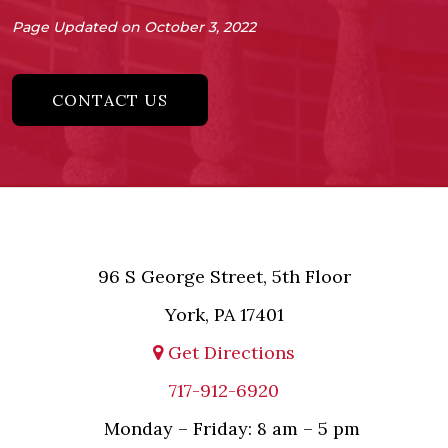
Page Updated on October 3, 2022
CONTACT US
96 S George Street, 5th Floor
York, PA 17401
Get Directions
717-912-6920
Monday – Friday: 8 am – 5 pm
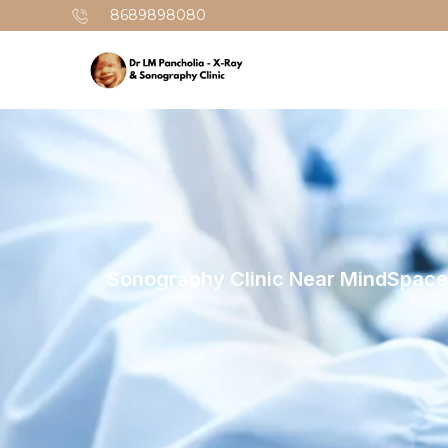
8689898080
Sonography Clinic Near MindSpac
=====
Reproduce the material exactly; keep pictures out.

Page Updated on October 3, 2022
CONTACT US
96 S George Street, 5th Floor
York, PA 17401
Get Directions
717-912-6920
Monday – Friday: 8 am – 5 pm
8689898080
Sonography Clinic Near MindSpac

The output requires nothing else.